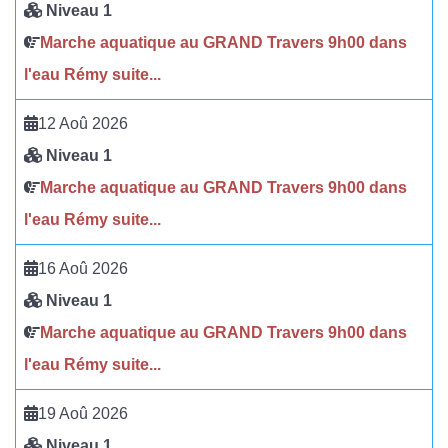
Niveau 1
Marche aquatique au GRAND Travers 9h00 dans
l'eau Rémy suite...
12 Aoû 2026
Niveau 1
Marche aquatique au GRAND Travers 9h00 dans
l'eau Rémy suite...
16 Aoû 2026
Niveau 1
Marche aquatique au GRAND Travers 9h00 dans
l'eau Rémy suite...
19 Aoû 2026
Niveau 1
★ ★ ★
Problem details:
Without the pictures, reproduce every line of the records above exactly.

Written answer:
Niveau 1
Marche aquatique au GRAND Travers 9h00 dans
l'eau Rémy suite...
12 Aoû 2026
Niveau 1
Marche aquatique au GRAND Travers 9h00 dans
l'eau Rémy suite...
16 Aoû 2026
Niveau 1
Marche aquatique au GRAND Travers 9h00 dans
l'eau Rémy suite...
19 Aoû 2026
Niveau 1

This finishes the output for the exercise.